We create a list of tuples `(x,c)` when `x` is the range of characters from 'A' to 'z' and `c` is the count of char occurrences within the vocabulary. Awesome!

So we get those char frequencies:

``````-- calculate frequency of each character in first string
let count1 = wordFrequencies first

-- calculate frequency of each character in second string
let count2 = wordFrequencies second
``````

Then we need to calculate the sum of their absolute differences.

This is tricky because we need to iterate over two lists comparing indexes.

Do do that we need to iterate over the list of tuples, grab their second element, compute their abs difference and return the result. Then we take the sum.

To take the second item in a tuple:

`snd count1`

To map in a list:

`(map snd count1)`

To take the abs difference of two numbers:

``````absDiff :: Int -> Int -> Int
absDiff x y = abs (x - y)
``````

To iterate over the first item on each list and combine them together:

``````zipWith (\x y -> absDiff x y) (map snd count1) (map snd count2)
``````

To take the sum of the differences:

``````let diff :: Int = sum \$ zipWith (\x y -> absDiff x y) (map snd count1) (map snd count2)
``````

Finally we print the result:

``````putStrLn (show diff)
``````

Here is the complete code of the solution:

``````{-# LANGUAGE ScopedTypeVariables #-}

strToInt :: String -> Int
strToInt x = read x :: Int

-- Find word frequency of string
wordFrequencies :: String -> [(Char, Int)]
wordFrequencies word = [ (x,c) | x<-['A'..'z'], let c = (length.filter (==x)) word, c>=0 ]

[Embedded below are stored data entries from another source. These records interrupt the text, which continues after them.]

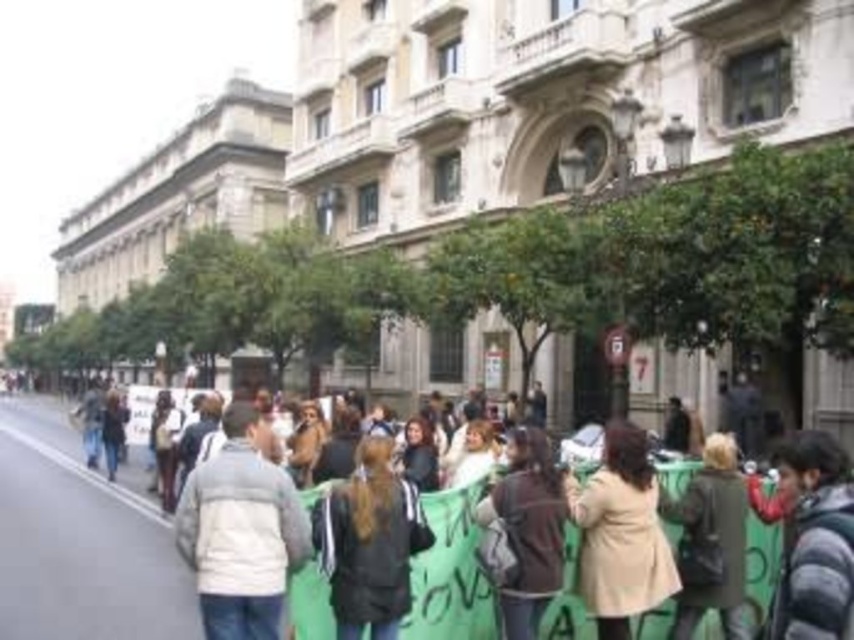 Who is positioned more to the right, light gray fleece jacket at center or dark gray jacket at center?

From the viewer's perspective, dark gray jacket at center appears more on the right side.

Is light gray fleece jacket at center to the right of dark gray jacket at center from the viewer's perspective?

Incorrect, light gray fleece jacket at center is not on the right side of dark gray jacket at center.

Which is in front, point (255, 509) or point (351, 628)?

Point (351, 628) is in front.

This screenshot has height=640, width=854. In order to click on light gray fleece jacket at center in this screenshot , I will do `click(241, 532)`.

Which is above, gray asphalt at lower left or dark gray jacket at center?

dark gray jacket at center is above.

Between point (139, 595) and point (351, 611), which one is positioned behind?

Point (139, 595)

You are a GUI agent. You are given a task and a screenshot of the screen. Output one action in this format:
    pyautogui.click(x=<x>, y=<y>)
    Task: Click on the gray asphalt at lower left
    
    Given the screenshot: What is the action you would take?
    pyautogui.click(x=79, y=541)

The height and width of the screenshot is (640, 854). Describe the element at coordinates (79, 541) in the screenshot. I see `gray asphalt at lower left` at that location.

The height and width of the screenshot is (640, 854). In order to click on gray asphalt at lower left in this screenshot , I will do `click(79, 541)`. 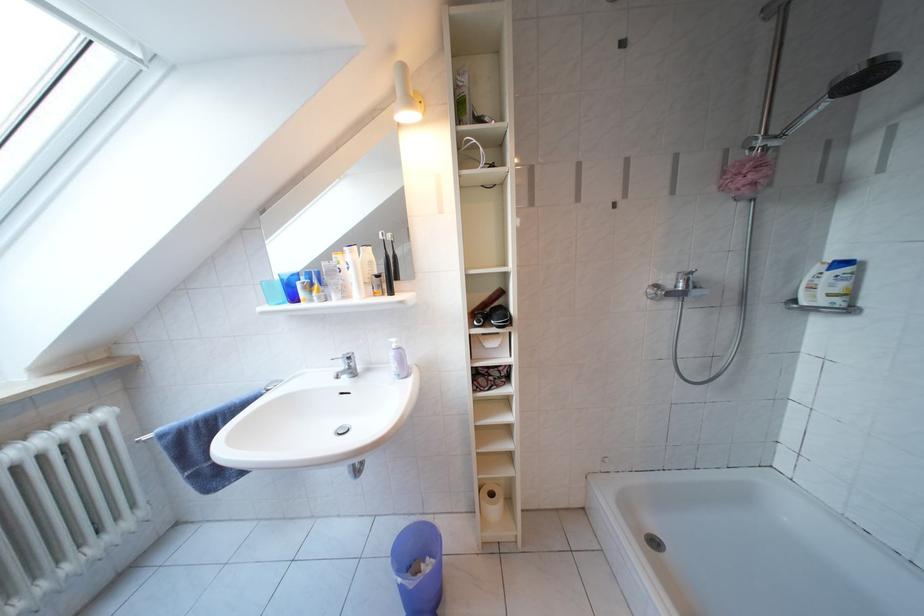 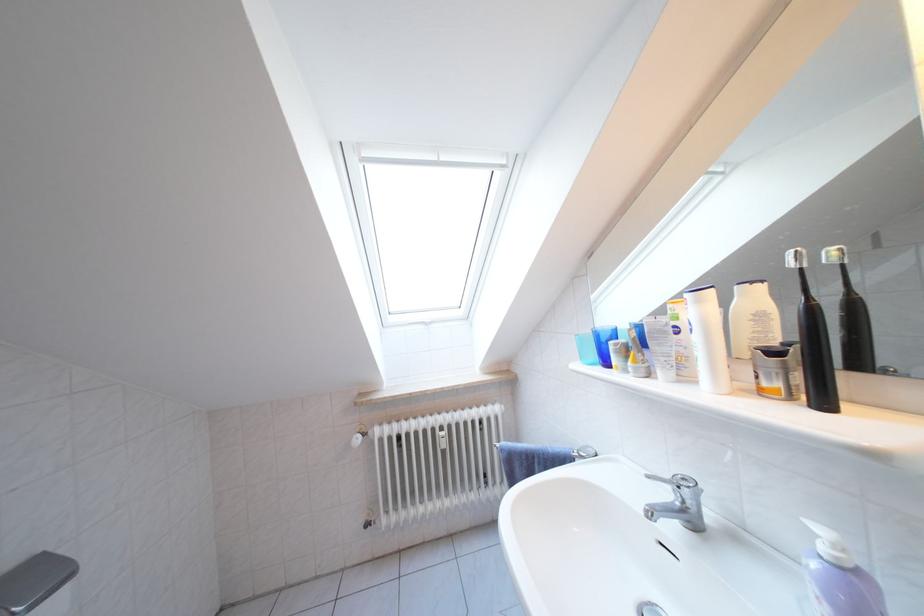 The point at (349, 371) is marked in the first image. Where is the corresponding point in the second image?

(675, 500) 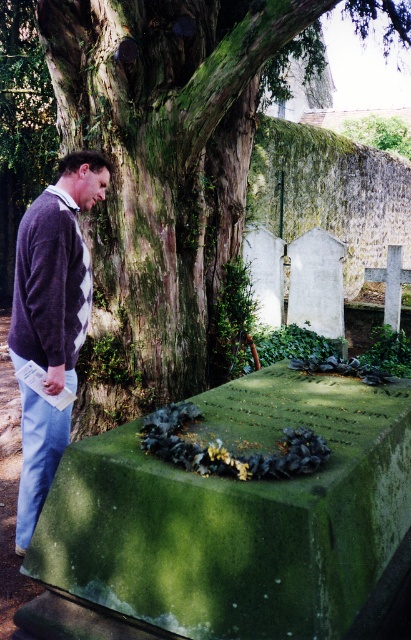 You are standing at point (x=161, y=172) in the cemetery scene. What object is located exactly at this coordinate?

The green mossy tree trunk at upper left is located exactly at point (x=161, y=172).

You are a visitor at this historical site and want to take a photo of the large mossy stone structure. However, there is a person wearing a dark purple sweater at left blocking your view. Can you move around to the right side of the stone to get an unobstructed shot?

Yes, you can move to the right side of the stone because the dark purple sweater at left is positioned to the left, so moving right would allow you to avoid the obstruction. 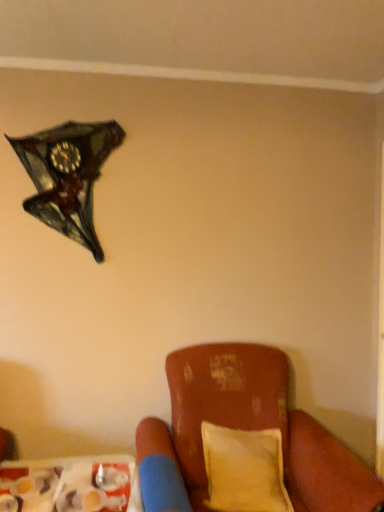 Question: Can you confirm if plastic tray at lower left is positioned to the left of leather cushion at lower right?

Choices:
 (A) yes
 (B) no

Answer: (A)

Question: Does plastic tray at lower left come behind leather cushion at lower right?

Choices:
 (A) yes
 (B) no

Answer: (A)

Question: Considering the relative sizes of plastic tray at lower left and leather cushion at lower right in the image provided, is plastic tray at lower left shorter than leather cushion at lower right?

Choices:
 (A) yes
 (B) no

Answer: (A)

Question: Is plastic tray at lower left bigger than leather cushion at lower right?

Choices:
 (A) no
 (B) yes

Answer: (A)

Question: Is plastic tray at lower left oriented towards leather cushion at lower right?

Choices:
 (A) yes
 (B) no

Answer: (B)

Question: Is yellow fabric pillow at lower right wider or thinner than leather cushion at lower right?

Choices:
 (A) thin
 (B) wide

Answer: (A)

Question: From a real-world perspective, is yellow fabric pillow at lower right above or below leather cushion at lower right?

Choices:
 (A) below
 (B) above

Answer: (A)

Question: Is point [x=253, y=460] positioned closer to the camera than point [x=241, y=375]?

Choices:
 (A) closer
 (B) farther

Answer: (A)

Question: Considering the relative positions of yellow fabric pillow at lower right and leather cushion at lower right in the image provided, is yellow fabric pillow at lower right to the left or to the right of leather cushion at lower right?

-- Find absolute diff of 2 numbers
absDiff :: Int -> Int -> Int
absDiff x y = abs (x - y)

-- Repeat function n times
repeatNTimes 0 _ = return ()
repeatNTimes n action =
do
action
repeatNTimes (n-1) action

{-
function to calculate minimum numbers
of characters to be removed to make
two strings anagram
-}
anagramCheck = do
first <- getLine
second <- getLine

-- calculate frequency of each character in first string
let count1 = wordFrequencies first

-- calculate frequency of each character in second string
let count2 = wordFrequencies second

-- calculate absolute difference of their freq count
let diff :: Int = sum \$ zipWith (\x y -> absDiff x y) (map snd count1) (map snd count2)
putStrLn (show diff)
return ()

main = do
n <- getLine
-- Repeat n times check
repeatNTimes (strToInt n) anagramCheck
``````

## Coding it in Typescript

It's important so review the same code written in Typescript. Here is rough example:

``````function anagramCheck(word1: string, word2: string): number {
let result = 0;
const count1 = wordFrequency(word1);
const count2 = wordFrequency(word2);
for (let c in count1) {
if (count2.hasOwnProperty(c)) {
result += Math.abs(count1[c] - count2[c]);
} else {
result += 1;
}
}

for (let c in count2) {
if (count1.hasOwnProperty(c)) {
result += Math.abs(count1[c] - count2[c]);
} else {
result += 1;
}
}

return result;
}

function wordFrequency(word: string) {
const freq = {};
for (let i = 0; i < word.length; i++) {
let c = word[i];
if (freq.hasOwnProperty(c)) {
freq[c]++;
} else {
freq[c] = 1;
}
}

return freq;
}

``````

This is more straightforward imperative code. It has it's merits but also it's downsides.

## Next Steps

Stay put for more algorithmic challenges written in Haskell.

Brent Yorgey

Nice work! Challenge: rewrite `wordFrequencies` to return a `Map Char Int` (using `Data.Map.fromListWith`), and then combine the maps.

Theofanis Despoudis

TIL `Data.Map.fromListWith`

sam

You could use Control.Monad.replicateM_ instead of your hand-rolled `repeatNTimes` function.

Theofanis Despoudis

Thank you for the tip. I will update the article.

Aritra Dattagupta

Why not just sort the two strings and check if they are equal?

Theofanis Despoudis

That will also work but the complexity will be higher in general. `O(nlogn)` vs `O(n)` using this approach and you will be asked how you can improve it from the interviewer lol.